Cost may be a factor in the rate of implementation, point out GE Analytical Instrumentation's Richard Godec and Jonathan Yourkin, new product development manager, and global pharmaceutical product manager, respectively. Because analytical tools are still being developed and many companies' senior management and quality teams are not yet on board, RTRT is a bit of a double-edged sword. "The main advantage of RTRT is the cost-effective control of the manufacturing process to meet all quality and product specifications. The main disadvantage, however, is that there is an initial investment required to achieve RTRT of finished drug products," they say.
On the regulatory side, FDA "has reviewed and approved several applications using RTRT approaches, but the numbers are still small," says Moore. "The applications containing RTRT approaches have been challenging to review; they not only include new science but also have new approaches to fulfilling regulatory requirements. We (the FDA) are still learning, and every application has different nuances. We strongly recommend that companies looking to implement RTRT request a meeting with the FDA to discuss their proposal prior to submission."

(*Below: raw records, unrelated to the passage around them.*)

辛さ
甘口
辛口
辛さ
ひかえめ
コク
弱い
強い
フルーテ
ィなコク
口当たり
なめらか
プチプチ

1. FDA, Guidance for Industry: PAT—A Framework for Innovative Pharmaceutical Development, Manufacturing, and Quality Assurance (Rockville, MD, September 2004).
2. EMA, Guideline on Real Time Release Testing (formerly Guideline on Parametric Release), draft, February 2010.
3. ICH, Quality Implementation Working Group on Q8, Q9, and Q10 Questions and Answers (Nov. 11, 2010), www.ich.org.
4. FDA, Draft Guidance for Industry, Process Validation: General Principles and Practices (Rockville, MD, November 2008).